### ACTIVITY
Type out the listing below exactly. Pictures stay out of it.

### EXERCISE DATA

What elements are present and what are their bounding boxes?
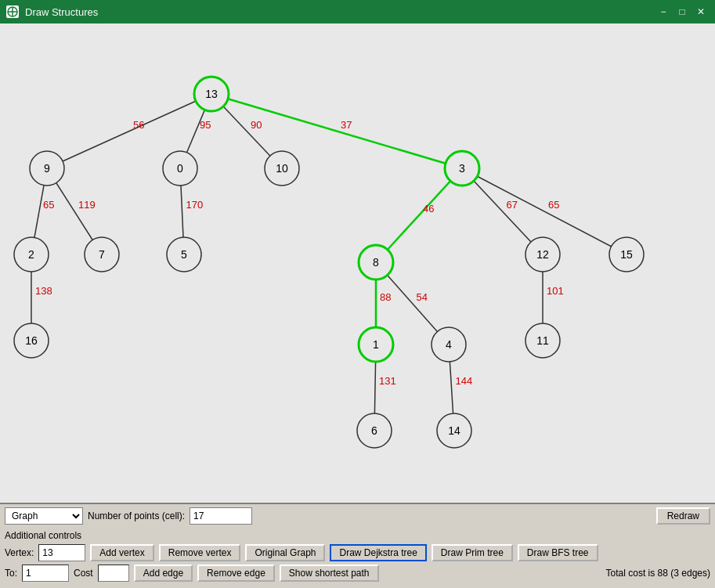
tree-node[interactable]: 15: [609, 237, 644, 272]
edge-weight: 144: [456, 375, 473, 387]
tree-node[interactable]: 12: [525, 237, 560, 272]
edge-weight: 88: [380, 291, 391, 303]
node-label: 1: [373, 338, 379, 351]
close-button[interactable]: ✕: [693, 4, 709, 20]
to-label: To:: [5, 568, 17, 579]
maximize-button[interactable]: □: [674, 4, 690, 20]
tree-node[interactable]: 2: [14, 237, 49, 272]
edge-weight: 90: [251, 119, 262, 131]
edge-weight: 95: [200, 119, 211, 131]
tree-node[interactable]: 3: [445, 151, 479, 186]
minimize-button[interactable]: −: [655, 4, 671, 20]
tree-node[interactable]: 1: [359, 327, 393, 362]
add-vertex-button[interactable]: Add vertex: [90, 544, 153, 561]
window-controls: − □ ✕: [655, 4, 709, 20]
add-edge-button[interactable]: Add edge: [134, 565, 193, 582]
node-label: 13: [205, 88, 218, 100]
prim-button[interactable]: Draw Prim tree: [432, 544, 513, 561]
node-label: 2: [28, 248, 34, 261]
node-label: 7: [99, 248, 105, 261]
to-input[interactable]: [22, 565, 69, 582]
node-label: 3: [459, 162, 465, 175]
total-cost-label: Total cost is 88 (3 edges): [606, 568, 710, 579]
node-label: 15: [620, 248, 633, 261]
bfs-button[interactable]: Draw BFS tree: [518, 544, 598, 561]
num-points-label: Number of points (cell):: [88, 510, 185, 521]
edge-weight: 131: [379, 375, 396, 387]
tree-node[interactable]: 0: [163, 151, 197, 186]
tree-node[interactable]: 10: [265, 151, 299, 186]
tree-node[interactable]: 11: [525, 323, 560, 358]
edge-weight: 101: [547, 285, 564, 297]
bottom-panel: Graph Number of points (cell): Redraw Ad…: [0, 503, 715, 588]
vertex-label: Vertex:: [5, 547, 34, 558]
controls-row-1: Vertex: Add vertex Remove vertex Origina…: [5, 544, 710, 561]
cost-input[interactable]: [98, 565, 129, 582]
app-icon: [6, 5, 19, 18]
edge-weight: 46: [423, 203, 434, 215]
edge-weight: 37: [341, 119, 352, 131]
canvas-area: 56959037651191704667651388854101131144 1…: [0, 23, 715, 503]
node-label: 5: [181, 248, 187, 261]
tree-node[interactable]: 7: [85, 237, 119, 272]
vertex-input[interactable]: [38, 544, 85, 561]
tree-node[interactable]: 14: [437, 413, 471, 448]
edge: [376, 168, 462, 262]
remove-vertex-button[interactable]: Remove vertex: [159, 544, 241, 561]
tree-node[interactable]: 5: [167, 237, 201, 272]
node-label: 10: [276, 162, 288, 175]
node-label: 16: [25, 334, 38, 347]
edge-weight: 119: [78, 199, 96, 211]
tree-svg: 56959037651191704667651388854101131144 1…: [0, 23, 715, 503]
edge-weight: 138: [35, 285, 52, 297]
node-label: 11: [536, 334, 549, 347]
edge-weight: 65: [548, 199, 559, 211]
cost-label: Cost: [74, 568, 93, 579]
node-label: 14: [448, 424, 460, 437]
toolbar-row: Graph Number of points (cell): Redraw: [5, 507, 710, 525]
tree-node[interactable]: 9: [30, 151, 64, 186]
graph-selector[interactable]: Graph: [5, 507, 83, 525]
tree-node[interactable]: 8: [359, 245, 393, 280]
titlebar: Draw Structures − □ ✕: [0, 0, 715, 23]
tree-node[interactable]: 13: [194, 77, 229, 111]
node-label: 12: [536, 248, 549, 261]
node-label: 8: [373, 256, 379, 269]
num-points-input[interactable]: [190, 507, 252, 525]
controls-row-2: To: Cost Add edge Remove edge Show short…: [5, 565, 710, 582]
node-label: 0: [177, 162, 183, 175]
node-label: 9: [44, 162, 50, 175]
edge-weight: 170: [186, 199, 204, 211]
dejkstra-button[interactable]: Draw Dejkstra tree: [330, 544, 426, 561]
original-graph-button[interactable]: Original Graph: [245, 544, 325, 561]
edge-weight: 56: [133, 119, 144, 131]
tree-node[interactable]: 4: [432, 327, 466, 362]
shortest-path-button[interactable]: Show shortest path: [280, 565, 379, 582]
edge-weight: 65: [43, 199, 54, 211]
redraw-button[interactable]: Redraw: [656, 507, 710, 525]
edge-weight: 54: [417, 291, 428, 303]
node-label: 6: [371, 424, 377, 437]
additional-controls-label: Additional controls: [5, 530, 81, 541]
window-title: Draw Structures: [25, 6, 655, 18]
tree-node[interactable]: 16: [14, 323, 49, 358]
edge-weight: 67: [507, 199, 518, 211]
edge: [211, 94, 462, 168]
remove-edge-button[interactable]: Remove edge: [197, 565, 275, 582]
node-label: 4: [446, 338, 452, 351]
tree-node[interactable]: 6: [357, 413, 392, 448]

### ANSWER BOX
What elements are present and what are their bounding boxes?
tree-node[interactable]: 15: [609, 237, 644, 272]
edge-weight: 144: [456, 375, 473, 387]
tree-node[interactable]: 12: [525, 237, 560, 272]
edge-weight: 88: [380, 291, 391, 303]
node-label: 1: [373, 338, 379, 351]
close-button[interactable]: ✕: [693, 4, 709, 20]
to-label: To:: [5, 568, 17, 579]
maximize-button[interactable]: □: [674, 4, 690, 20]
tree-node[interactable]: 2: [14, 237, 49, 272]
edge-weight: 90: [251, 119, 262, 131]
edge-weight: 95: [200, 119, 211, 131]
tree-node[interactable]: 3: [445, 151, 479, 186]
minimize-button[interactable]: −: [655, 4, 671, 20]
tree-node[interactable]: 1: [359, 327, 393, 362]
add-vertex-button[interactable]: Add vertex: [90, 544, 153, 561]
window-controls: − □ ✕: [655, 4, 709, 20]
add-edge-button[interactable]: Add edge: [134, 565, 193, 582]
node-label: 13: [205, 88, 218, 100]
prim-button[interactable]: Draw Prim tree: [432, 544, 513, 561]
node-label: 2: [28, 248, 34, 261]
node-label: 7: [99, 248, 105, 261]
to-input[interactable]: [22, 565, 69, 582]
node-label: 3: [459, 162, 465, 175]
total-cost-label: Total cost is 88 (3 edges): [606, 568, 710, 579]
node-label: 15: [620, 248, 633, 261]
bfs-button[interactable]: Draw BFS tree: [518, 544, 598, 561]
num-points-label: Number of points (cell):: [88, 510, 185, 521]
edge-weight: 131: [379, 375, 396, 387]
tree-node[interactable]: 0: [163, 151, 197, 186]
tree-node[interactable]: 10: [265, 151, 299, 186]
tree-node[interactable]: 11: [525, 323, 560, 358]
edge-weight: 101: [547, 285, 564, 297]
bottom-panel: Graph Number of points (cell): Redraw Ad…: [0, 503, 715, 588]
vertex-label: Vertex:: [5, 547, 34, 558]
controls-row-1: Vertex: Add vertex Remove vertex Origina…: [5, 544, 710, 561]
cost-input[interactable]: [98, 565, 129, 582]
app-icon: [6, 5, 19, 18]
edge-weight: 46: [423, 203, 434, 215]
edge-weight: 37: [341, 119, 352, 131]
canvas-area: 56959037651191704667651388854101131144 1…: [0, 23, 715, 503]
node-label: 5: [181, 248, 187, 261]
tree-node[interactable]: 7: [85, 237, 119, 272]
vertex-input[interactable]: [38, 544, 85, 561]
tree-node[interactable]: 14: [437, 413, 471, 448]
edge: [376, 168, 462, 262]
remove-vertex-button[interactable]: Remove vertex: [159, 544, 241, 561]
tree-node[interactable]: 5: [167, 237, 201, 272]
node-label: 10: [276, 162, 288, 175]
node-label: 16: [25, 334, 38, 347]
edge-weight: 119: [78, 199, 96, 211]
tree-svg: 56959037651191704667651388854101131144 1…: [0, 23, 715, 503]
edge-weight: 138: [35, 285, 52, 297]
node-label: 11: [536, 334, 549, 347]
edge-weight: 65: [548, 199, 559, 211]
cost-label: Cost: [74, 568, 93, 579]
node-label: 14: [448, 424, 460, 437]
toolbar-row: Graph Number of points (cell): Redraw: [5, 507, 710, 525]
tree-node[interactable]: 9: [30, 151, 64, 186]
graph-selector[interactable]: Graph: [5, 507, 83, 525]
tree-node[interactable]: 8: [359, 245, 393, 280]
titlebar: Draw Structures − □ ✕: [0, 0, 715, 23]
tree-node[interactable]: 13: [194, 77, 229, 111]
node-label: 12: [536, 248, 549, 261]
node-label: 8: [373, 256, 379, 269]
num-points-input[interactable]: [190, 507, 252, 525]
controls-row-2: To: Cost Add edge Remove edge Show short…: [5, 565, 710, 582]
node-label: 0: [177, 162, 183, 175]
node-label: 9: [44, 162, 50, 175]
edge-weight: 170: [186, 199, 204, 211]
dejkstra-button[interactable]: Draw Dejkstra tree: [330, 544, 426, 561]
original-graph-button[interactable]: Original Graph: [245, 544, 325, 561]
edge-weight: 56: [133, 119, 144, 131]
tree-node[interactable]: 4: [432, 327, 466, 362]
shortest-path-button[interactable]: Show shortest path: [280, 565, 379, 582]
edge-weight: 65: [43, 199, 54, 211]
redraw-button[interactable]: Redraw: [656, 507, 710, 525]
edge-weight: 54: [417, 291, 428, 303]
node-label: 6: [371, 424, 377, 437]
additional-controls-label: Additional controls: [5, 530, 81, 541]
window-title: Draw Structures: [25, 6, 655, 18]
tree-node[interactable]: 16: [14, 323, 49, 358]
edge-weight: 67: [507, 199, 518, 211]
edge: [211, 94, 462, 168]
remove-edge-button[interactable]: Remove edge: [197, 565, 275, 582]
node-label: 4: [446, 338, 452, 351]
tree-node[interactable]: 6: [357, 413, 392, 448]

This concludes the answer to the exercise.